No início, tivemos muitas pesqueiras e canoas queimadas. Tivemos barracas derrubadas por conta de empresários que não queriam os pescadores na frente do terreno deles para não atrapalhar a visão dos turistas. Foram situações horríveis, ao ponto de a comunidade entrar em desespero.

- Demétrio Oliveira, da associação comunitária

A associação produziu um relatório e enviou às autoridades — no texto, os moradores acusam um grupo de empresários locais de tentativa de grilagem das terras onde vivem dezenas de famílias.

Um dos casos citados ocorreu em 1º de junho de 2023, quando seis homens que se diziam policiais civis entraram em roças na comunidade Nova Barra Grande. "Armados e com um trator, tentaram destruir casas e expulsar os agricultores."

A ação, dizem os moradores, ocorreu por eles não terem conseguido apoio das autoridades policiais. Os agricultores relatam que, diante da ameaça, se mobilizaram e desarmaram o líder e os supostos milicianos que davam suporte à ação.

"Com esses milicianos foi apreendida pela comunidade uma pistola cromada, sendo que a arma terminou por ser posteriormente devolvida pela comunidade por medo de represálias dos bandidos."

- Relatório da associação

Os moradores ainda citam invasões de espaços das roças dos agricultores.

"A gente vive ameaçado. Eu mesmo há três anos que tento levantar uma casa, não posso. A gente faz uma roça, eles vêm e derrubam. Muitas vezes a gente chega às 5h da manhã, está tudo no chão. Sempre chega gente e diz: 'não pode levantar'. Mas por que não pode se aqui sempre foi da gente?"

- Maria Esmeraldina Alves, 49, agricultora.

Roçado destruído em Barra Grande(PI).
Foto: Arquivo Pessoal

Ação da SSP e redução de ação

A SSP (Secretaria de Segurança Pública) do Piauí informou ao UOL que o secretário Chico Lucas já determinou que o caso seja apurado pela Corregedoria da PM à Delegacia Geral da Polícia Civil, para saber se há policiais envolvidos.
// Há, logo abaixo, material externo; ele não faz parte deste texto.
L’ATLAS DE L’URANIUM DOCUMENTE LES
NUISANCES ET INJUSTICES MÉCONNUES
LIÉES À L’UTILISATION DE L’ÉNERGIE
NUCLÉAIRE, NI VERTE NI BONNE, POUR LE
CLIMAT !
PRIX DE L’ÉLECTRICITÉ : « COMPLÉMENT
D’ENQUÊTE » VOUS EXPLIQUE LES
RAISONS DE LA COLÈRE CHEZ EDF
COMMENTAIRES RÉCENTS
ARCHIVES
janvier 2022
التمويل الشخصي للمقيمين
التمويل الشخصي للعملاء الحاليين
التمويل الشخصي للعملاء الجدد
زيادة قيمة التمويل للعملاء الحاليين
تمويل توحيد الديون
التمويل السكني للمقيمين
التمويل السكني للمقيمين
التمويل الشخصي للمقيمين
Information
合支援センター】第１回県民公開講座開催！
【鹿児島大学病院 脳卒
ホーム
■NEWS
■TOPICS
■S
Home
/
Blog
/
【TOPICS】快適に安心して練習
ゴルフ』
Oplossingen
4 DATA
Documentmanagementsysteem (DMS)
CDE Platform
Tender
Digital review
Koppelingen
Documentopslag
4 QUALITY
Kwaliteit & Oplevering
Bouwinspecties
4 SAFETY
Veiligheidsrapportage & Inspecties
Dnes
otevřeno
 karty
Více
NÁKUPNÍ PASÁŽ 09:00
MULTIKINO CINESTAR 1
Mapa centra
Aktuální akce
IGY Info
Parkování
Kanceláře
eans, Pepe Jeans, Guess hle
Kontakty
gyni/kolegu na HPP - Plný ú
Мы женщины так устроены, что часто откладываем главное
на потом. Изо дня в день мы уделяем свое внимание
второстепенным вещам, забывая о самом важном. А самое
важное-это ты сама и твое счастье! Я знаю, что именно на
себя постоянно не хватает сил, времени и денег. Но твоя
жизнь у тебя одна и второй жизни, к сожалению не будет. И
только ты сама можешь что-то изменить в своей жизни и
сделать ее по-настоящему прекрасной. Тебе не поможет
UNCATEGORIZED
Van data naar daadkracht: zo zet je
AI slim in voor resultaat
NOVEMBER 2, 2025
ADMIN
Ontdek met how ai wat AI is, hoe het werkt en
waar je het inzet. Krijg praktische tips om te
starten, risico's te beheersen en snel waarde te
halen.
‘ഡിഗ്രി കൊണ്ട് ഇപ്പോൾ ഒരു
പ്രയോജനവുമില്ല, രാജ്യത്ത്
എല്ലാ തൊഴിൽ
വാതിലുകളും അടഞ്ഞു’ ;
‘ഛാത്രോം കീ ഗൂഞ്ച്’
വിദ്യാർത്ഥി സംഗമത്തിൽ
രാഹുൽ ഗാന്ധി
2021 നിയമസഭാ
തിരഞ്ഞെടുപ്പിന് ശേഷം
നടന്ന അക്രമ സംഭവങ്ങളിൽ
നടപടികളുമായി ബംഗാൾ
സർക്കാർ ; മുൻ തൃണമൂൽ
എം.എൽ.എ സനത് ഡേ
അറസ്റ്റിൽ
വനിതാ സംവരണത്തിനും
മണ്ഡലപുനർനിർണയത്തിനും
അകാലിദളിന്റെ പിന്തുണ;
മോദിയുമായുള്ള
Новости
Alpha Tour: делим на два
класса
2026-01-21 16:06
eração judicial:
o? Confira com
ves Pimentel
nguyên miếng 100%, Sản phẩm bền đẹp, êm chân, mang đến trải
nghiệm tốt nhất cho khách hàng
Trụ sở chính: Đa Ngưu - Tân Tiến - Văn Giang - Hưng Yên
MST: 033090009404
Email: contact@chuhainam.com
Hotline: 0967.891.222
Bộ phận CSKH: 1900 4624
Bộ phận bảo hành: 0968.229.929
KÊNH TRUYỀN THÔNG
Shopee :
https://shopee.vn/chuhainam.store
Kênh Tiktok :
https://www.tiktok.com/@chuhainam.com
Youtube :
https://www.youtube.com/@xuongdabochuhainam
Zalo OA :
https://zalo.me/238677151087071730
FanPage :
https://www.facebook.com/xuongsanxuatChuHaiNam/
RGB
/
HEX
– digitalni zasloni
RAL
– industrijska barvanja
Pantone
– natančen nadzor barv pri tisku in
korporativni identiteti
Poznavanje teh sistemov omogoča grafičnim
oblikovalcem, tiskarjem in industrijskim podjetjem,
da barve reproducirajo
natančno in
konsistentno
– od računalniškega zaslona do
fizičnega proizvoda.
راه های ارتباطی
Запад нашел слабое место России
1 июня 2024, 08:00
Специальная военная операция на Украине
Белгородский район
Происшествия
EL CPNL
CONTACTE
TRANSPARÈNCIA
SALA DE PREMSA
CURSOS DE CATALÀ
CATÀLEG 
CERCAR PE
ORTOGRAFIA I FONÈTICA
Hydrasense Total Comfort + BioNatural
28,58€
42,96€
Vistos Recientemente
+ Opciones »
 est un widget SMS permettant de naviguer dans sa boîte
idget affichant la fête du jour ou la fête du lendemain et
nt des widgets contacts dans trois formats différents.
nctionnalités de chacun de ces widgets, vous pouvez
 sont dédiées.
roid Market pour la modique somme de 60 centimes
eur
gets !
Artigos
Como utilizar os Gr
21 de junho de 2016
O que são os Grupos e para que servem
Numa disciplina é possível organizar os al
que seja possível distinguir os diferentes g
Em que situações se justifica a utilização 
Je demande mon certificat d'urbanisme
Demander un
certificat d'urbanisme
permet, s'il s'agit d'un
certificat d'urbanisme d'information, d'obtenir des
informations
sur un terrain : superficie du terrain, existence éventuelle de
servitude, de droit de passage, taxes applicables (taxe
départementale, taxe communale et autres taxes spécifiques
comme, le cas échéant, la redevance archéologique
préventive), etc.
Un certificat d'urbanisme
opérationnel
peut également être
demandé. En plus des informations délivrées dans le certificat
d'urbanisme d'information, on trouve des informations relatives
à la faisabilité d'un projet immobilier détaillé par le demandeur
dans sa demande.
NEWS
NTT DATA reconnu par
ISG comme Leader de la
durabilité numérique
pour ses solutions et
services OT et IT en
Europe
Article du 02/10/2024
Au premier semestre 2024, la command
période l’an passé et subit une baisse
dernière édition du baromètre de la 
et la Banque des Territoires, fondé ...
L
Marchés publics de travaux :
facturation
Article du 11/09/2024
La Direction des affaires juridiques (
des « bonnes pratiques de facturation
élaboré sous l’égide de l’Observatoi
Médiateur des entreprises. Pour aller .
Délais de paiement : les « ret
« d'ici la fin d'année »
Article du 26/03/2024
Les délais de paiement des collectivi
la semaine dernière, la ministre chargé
Uma investigação também sobre os grupos armados foi aberta e está em curso pelo Departamento de Repressão às Ações Criminosas Organizadas.

Além disso, a SSP diz que criou um grupo de trabalho com a participação de vários órgãos para tentar chegar a soluções definitivas sobre o problema.

Segundo Liliana Souza, presidente da ONG Comissão Ilha Ativa, após as denúncias da Defensoria em abril, as ações de milícias têm diminuído, "mas ainda existem."

"Ainda há ações de ameaças, de desrespeito. É absurdo que comunidades tenham medo de ir pescar, e serem abordados no seu trajeto, tendo armas apontadas para si."

- Liliana Souza, da ONG Comissão Ilha Ativa

Ela explica que a região que é alvo foi historicamente povoada por comunidades pesqueiras e agricultores familiares. Uma das maiores dificuldades é que elas pedem reconhecimento, já que se trata de área pública da União.

"São inúmeros processos de solicitação engavetados; em paralelo, essas áreas solicitadas estão sendo ocupadas de forma irregular, sem nenhuma ação dos órgãos."